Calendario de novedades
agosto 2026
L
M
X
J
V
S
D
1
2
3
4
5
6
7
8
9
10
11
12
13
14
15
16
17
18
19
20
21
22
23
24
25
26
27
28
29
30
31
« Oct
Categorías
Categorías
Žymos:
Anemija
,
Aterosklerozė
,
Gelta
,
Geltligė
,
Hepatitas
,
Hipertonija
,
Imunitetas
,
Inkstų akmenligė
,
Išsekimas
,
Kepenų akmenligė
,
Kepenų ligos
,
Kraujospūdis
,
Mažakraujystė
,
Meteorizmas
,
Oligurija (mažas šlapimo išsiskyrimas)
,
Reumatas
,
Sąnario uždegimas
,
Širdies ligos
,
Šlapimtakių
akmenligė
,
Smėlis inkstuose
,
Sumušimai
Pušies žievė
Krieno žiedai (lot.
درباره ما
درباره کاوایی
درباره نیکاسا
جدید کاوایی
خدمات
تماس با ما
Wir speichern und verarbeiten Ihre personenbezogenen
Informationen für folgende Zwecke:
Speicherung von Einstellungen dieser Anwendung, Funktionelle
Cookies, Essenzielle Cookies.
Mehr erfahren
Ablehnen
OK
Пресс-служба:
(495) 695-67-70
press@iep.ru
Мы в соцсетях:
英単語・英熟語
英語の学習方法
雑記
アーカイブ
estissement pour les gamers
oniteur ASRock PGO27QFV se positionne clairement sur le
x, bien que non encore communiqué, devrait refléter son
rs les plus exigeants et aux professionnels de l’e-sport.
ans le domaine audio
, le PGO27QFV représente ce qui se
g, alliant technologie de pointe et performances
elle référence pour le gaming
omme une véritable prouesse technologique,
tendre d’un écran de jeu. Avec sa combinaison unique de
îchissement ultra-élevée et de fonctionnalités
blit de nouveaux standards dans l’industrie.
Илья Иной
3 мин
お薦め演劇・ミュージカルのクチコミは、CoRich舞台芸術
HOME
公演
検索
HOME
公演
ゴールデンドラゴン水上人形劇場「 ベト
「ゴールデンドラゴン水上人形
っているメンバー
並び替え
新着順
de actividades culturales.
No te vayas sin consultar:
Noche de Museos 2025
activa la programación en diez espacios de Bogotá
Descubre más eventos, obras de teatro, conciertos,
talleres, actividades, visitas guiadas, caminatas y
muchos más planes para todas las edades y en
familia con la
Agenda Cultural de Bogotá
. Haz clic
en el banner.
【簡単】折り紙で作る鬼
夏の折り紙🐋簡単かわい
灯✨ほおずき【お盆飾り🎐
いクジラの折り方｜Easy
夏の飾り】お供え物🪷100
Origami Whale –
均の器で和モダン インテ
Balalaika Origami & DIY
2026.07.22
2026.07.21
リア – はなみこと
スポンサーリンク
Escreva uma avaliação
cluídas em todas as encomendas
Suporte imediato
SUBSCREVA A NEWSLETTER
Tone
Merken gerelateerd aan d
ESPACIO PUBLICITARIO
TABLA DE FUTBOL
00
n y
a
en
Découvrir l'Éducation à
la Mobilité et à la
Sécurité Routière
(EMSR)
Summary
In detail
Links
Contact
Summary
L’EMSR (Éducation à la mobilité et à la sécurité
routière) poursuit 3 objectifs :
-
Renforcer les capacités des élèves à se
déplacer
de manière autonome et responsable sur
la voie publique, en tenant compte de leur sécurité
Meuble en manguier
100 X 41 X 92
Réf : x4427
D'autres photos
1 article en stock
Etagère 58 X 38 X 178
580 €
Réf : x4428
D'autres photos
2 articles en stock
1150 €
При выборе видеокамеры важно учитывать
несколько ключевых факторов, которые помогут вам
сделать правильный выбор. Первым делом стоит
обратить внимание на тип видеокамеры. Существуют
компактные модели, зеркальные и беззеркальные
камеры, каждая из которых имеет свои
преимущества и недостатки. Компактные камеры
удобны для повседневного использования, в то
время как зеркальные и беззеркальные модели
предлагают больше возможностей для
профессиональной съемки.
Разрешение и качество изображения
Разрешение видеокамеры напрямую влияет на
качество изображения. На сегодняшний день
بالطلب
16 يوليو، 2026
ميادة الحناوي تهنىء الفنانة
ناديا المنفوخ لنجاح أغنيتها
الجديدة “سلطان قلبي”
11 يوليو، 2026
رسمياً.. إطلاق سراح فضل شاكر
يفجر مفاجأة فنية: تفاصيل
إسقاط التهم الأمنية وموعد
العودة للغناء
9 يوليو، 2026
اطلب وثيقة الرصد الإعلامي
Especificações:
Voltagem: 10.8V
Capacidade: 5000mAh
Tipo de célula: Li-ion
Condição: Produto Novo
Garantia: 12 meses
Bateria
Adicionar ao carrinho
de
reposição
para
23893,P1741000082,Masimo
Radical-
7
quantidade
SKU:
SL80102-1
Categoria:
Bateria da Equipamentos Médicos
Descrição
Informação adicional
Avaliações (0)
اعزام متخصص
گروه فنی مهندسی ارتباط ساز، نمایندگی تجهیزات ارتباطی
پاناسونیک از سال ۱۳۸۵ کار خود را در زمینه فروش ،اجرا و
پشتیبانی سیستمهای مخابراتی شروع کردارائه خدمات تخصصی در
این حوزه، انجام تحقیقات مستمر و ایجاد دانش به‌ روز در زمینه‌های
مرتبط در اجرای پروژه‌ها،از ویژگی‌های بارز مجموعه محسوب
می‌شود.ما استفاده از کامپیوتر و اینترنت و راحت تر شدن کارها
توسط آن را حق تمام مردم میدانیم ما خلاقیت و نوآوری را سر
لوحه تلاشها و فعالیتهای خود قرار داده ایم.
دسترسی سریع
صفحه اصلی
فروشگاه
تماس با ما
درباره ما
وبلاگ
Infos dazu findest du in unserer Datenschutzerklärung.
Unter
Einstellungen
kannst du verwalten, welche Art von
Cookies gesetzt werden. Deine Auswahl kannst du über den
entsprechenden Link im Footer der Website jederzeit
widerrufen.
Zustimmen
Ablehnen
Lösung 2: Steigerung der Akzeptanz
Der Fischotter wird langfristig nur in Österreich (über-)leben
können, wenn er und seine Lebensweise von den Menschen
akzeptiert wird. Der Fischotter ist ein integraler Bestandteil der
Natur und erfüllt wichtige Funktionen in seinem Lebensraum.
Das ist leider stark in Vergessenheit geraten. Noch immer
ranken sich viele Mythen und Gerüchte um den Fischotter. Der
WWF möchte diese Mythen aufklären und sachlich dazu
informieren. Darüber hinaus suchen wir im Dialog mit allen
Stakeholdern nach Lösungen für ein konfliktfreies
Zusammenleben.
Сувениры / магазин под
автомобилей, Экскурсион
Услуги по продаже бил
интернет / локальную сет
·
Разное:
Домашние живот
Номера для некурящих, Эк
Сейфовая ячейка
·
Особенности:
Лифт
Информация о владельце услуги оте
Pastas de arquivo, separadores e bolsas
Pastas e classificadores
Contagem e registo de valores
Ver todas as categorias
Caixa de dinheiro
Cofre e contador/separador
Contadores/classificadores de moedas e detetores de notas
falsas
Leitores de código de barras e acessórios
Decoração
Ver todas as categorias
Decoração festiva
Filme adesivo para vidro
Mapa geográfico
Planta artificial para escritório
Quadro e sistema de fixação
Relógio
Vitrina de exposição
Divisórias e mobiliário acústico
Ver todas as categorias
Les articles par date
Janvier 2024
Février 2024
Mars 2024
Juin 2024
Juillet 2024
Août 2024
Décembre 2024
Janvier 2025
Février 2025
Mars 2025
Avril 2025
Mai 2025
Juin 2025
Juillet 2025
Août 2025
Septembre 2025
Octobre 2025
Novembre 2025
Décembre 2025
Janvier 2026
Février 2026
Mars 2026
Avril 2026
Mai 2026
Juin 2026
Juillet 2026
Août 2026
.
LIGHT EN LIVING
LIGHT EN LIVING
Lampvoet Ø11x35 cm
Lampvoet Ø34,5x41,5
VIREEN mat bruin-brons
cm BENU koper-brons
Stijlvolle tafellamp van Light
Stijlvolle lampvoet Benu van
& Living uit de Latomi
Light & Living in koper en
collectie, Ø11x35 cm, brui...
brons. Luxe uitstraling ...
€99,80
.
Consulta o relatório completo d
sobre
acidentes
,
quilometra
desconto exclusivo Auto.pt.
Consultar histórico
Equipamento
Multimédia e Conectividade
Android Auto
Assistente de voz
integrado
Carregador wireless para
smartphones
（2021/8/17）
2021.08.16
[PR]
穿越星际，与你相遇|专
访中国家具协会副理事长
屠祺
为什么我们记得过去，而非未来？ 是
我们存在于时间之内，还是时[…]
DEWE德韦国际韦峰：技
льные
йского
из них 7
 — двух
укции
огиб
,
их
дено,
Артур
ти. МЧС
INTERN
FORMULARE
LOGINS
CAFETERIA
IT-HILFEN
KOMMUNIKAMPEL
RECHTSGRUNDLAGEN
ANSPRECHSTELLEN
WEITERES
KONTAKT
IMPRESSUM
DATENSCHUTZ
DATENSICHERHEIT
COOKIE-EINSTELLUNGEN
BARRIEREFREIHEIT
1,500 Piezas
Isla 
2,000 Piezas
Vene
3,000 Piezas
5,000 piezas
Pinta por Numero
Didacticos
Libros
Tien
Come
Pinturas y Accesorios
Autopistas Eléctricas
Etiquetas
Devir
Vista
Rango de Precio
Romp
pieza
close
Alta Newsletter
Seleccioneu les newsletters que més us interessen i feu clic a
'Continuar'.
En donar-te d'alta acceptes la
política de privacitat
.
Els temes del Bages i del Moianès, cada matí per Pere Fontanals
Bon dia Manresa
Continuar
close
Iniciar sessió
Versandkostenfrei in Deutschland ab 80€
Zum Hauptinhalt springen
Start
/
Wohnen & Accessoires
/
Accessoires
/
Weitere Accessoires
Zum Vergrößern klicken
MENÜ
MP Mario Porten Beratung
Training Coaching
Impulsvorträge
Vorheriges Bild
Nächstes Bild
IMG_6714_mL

▸ Work request
Reply with only the number of lines in the entries that contain the word "clic".

▸ Solution
2